ENTRIES PROVIDED START

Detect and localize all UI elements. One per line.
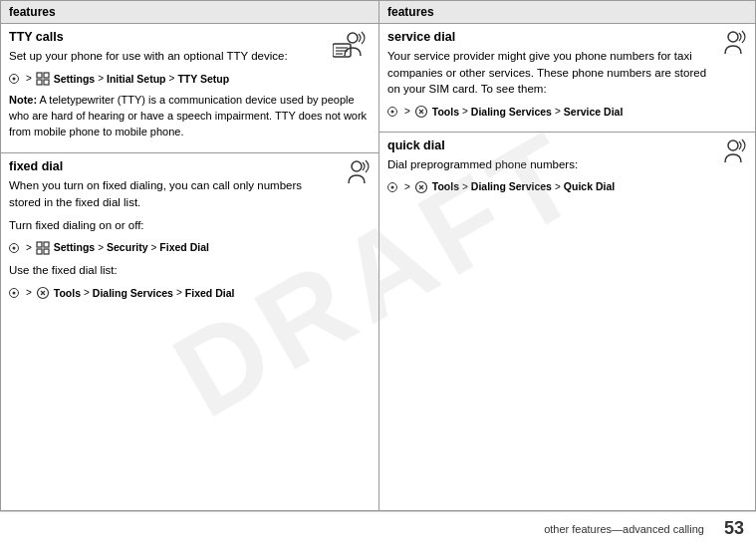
- svg-point-17: [728, 140, 738, 150]
- tty-nav-initial-setup: Initial Setup: [107, 71, 166, 88]
- fixed-nav-settings: Settings: [51, 239, 95, 256]
- quick-dial-nav: > Tools > Dialing Services > Quick Dial: [387, 178, 747, 195]
- nav-arrow13: >: [404, 179, 410, 195]
- service-dial-icon: [715, 30, 747, 63]
- svg-rect-5: [37, 73, 42, 78]
- nav-bullet-icon: [9, 74, 19, 84]
- nav-arrow3: >: [169, 71, 175, 87]
- settings-icon2: [36, 241, 50, 255]
- quick-nav-tools: Tools: [429, 178, 459, 195]
- svg-rect-7: [37, 80, 42, 85]
- content-area: features: [0, 0, 756, 511]
- quick-dial-section: quick dial Dial preprogrammed phone numb…: [379, 133, 755, 206]
- fixed-nav-dialing-services: Dialing Services: [93, 285, 173, 302]
- quick-dial-body: Dial preprogrammed phone numbers:: [387, 156, 747, 173]
- fixed-dial-body2: Turn fixed dialing on or off:: [9, 217, 371, 234]
- fixed-nav-security: Security: [107, 239, 147, 256]
- service-dial-title: service dial: [387, 30, 747, 44]
- tty-calls-body: Set up your phone for use with an option…: [9, 48, 371, 65]
- settings-icon: [36, 72, 50, 86]
- tools-icon3: [414, 180, 428, 194]
- fixed-nav-fixed-dial2: Fixed Dial: [185, 285, 235, 302]
- fixed-dial-nav1: > Settings > Security > Fixed Dial: [9, 239, 371, 256]
- fixed-dial-body3: Use the fixed dial list:: [9, 262, 371, 279]
- service-nav-dialing-services: Dialing Services: [471, 104, 552, 121]
- tty-calls-title: TTY calls: [9, 30, 371, 44]
- svg-rect-12: [37, 249, 42, 254]
- left-panel-header: features: [1, 1, 378, 24]
- svg-rect-10: [37, 242, 42, 247]
- service-dial-nav: > Tools > Dialing Services > Service Dia…: [387, 104, 747, 121]
- fixed-nav-tools: Tools: [51, 285, 81, 302]
- nav-arrow15: >: [555, 179, 561, 195]
- service-dial-body: Your service provider might give you pho…: [387, 48, 747, 98]
- fixed-dial-section: fixed dial When you turn on fixed dialin…: [1, 153, 378, 312]
- nav-bullet-icon5: [387, 182, 397, 192]
- quick-nav-quick-dial: Quick Dial: [564, 178, 615, 195]
- nav-bullet-icon2: [9, 243, 19, 253]
- nav-arrow2: >: [98, 71, 104, 87]
- svg-point-0: [348, 33, 358, 43]
- footer-bar: other features—advanced calling 53: [0, 511, 756, 545]
- fixed-dial-body1: When you turn on fixed dialing, you can …: [9, 177, 371, 210]
- fixed-dial-title: fixed dial: [9, 159, 371, 173]
- fixed-dial-nav2: > Tools > Dialing Services > Fixed Dial: [9, 285, 371, 302]
- service-nav-service-dial: Service Dial: [564, 104, 624, 121]
- nav-arrow10: >: [404, 104, 410, 120]
- tty-nav-settings: Settings: [51, 71, 95, 88]
- service-dial-section: service dial Your service provider might…: [379, 24, 755, 132]
- nav-bullet-icon4: [387, 107, 397, 117]
- right-panel: features service dial Your service provi…: [379, 1, 755, 510]
- svg-point-15: [728, 32, 738, 42]
- svg-rect-8: [44, 80, 49, 85]
- nav-bullet-icon3: [9, 288, 19, 298]
- svg-rect-11: [44, 242, 49, 247]
- tty-note: Note: A teletypewriter (TTY) is a commun…: [9, 93, 371, 140]
- nav-arrow9: >: [176, 285, 182, 301]
- nav-arrow4: >: [26, 240, 32, 256]
- nav-arrow5: >: [98, 240, 104, 256]
- nav-arrow12: >: [555, 104, 561, 120]
- nav-arrow7: >: [26, 285, 32, 301]
- nav-arrow11: >: [462, 104, 468, 120]
- tty-nav-instruction: > Settings > Initial Setup > TTY Setup: [9, 71, 371, 88]
- svg-point-9: [352, 161, 362, 171]
- tty-calls-section: TTY calls Set up your phone for use with…: [1, 24, 378, 152]
- quick-nav-dialing-services: Dialing Services: [471, 178, 552, 195]
- tools-icon: [36, 286, 50, 300]
- page-container: DRAFT features: [0, 0, 756, 545]
- nav-arrow6: >: [150, 240, 156, 256]
- tty-icon: [333, 30, 371, 66]
- footer-page-number: 53: [724, 518, 744, 539]
- left-panel: features: [1, 1, 379, 510]
- nav-arrow14: >: [462, 179, 468, 195]
- footer-chapter: other features—advanced calling: [544, 523, 704, 535]
- nav-arrow: >: [26, 71, 32, 87]
- svg-rect-13: [44, 249, 49, 254]
- fixed-dial-icon: [339, 159, 371, 192]
- svg-rect-6: [44, 73, 49, 78]
- right-panel-header: features: [379, 1, 755, 24]
- nav-arrow8: >: [84, 285, 90, 301]
- fixed-nav-fixed-dial: Fixed Dial: [159, 239, 209, 256]
- quick-dial-title: quick dial: [387, 138, 747, 152]
- service-nav-tools: Tools: [429, 104, 459, 121]
- tools-icon2: [414, 105, 428, 119]
- tty-nav-tty-setup: TTY Setup: [177, 71, 229, 88]
- quick-dial-icon: [715, 138, 747, 171]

ENTRIES PROVIDED END

**TASK TO COMPLETE**.
Across the listing above, how many lines include the string "phone"? Answer with a single number.

**RESULT OF THE EXERCISE**.
4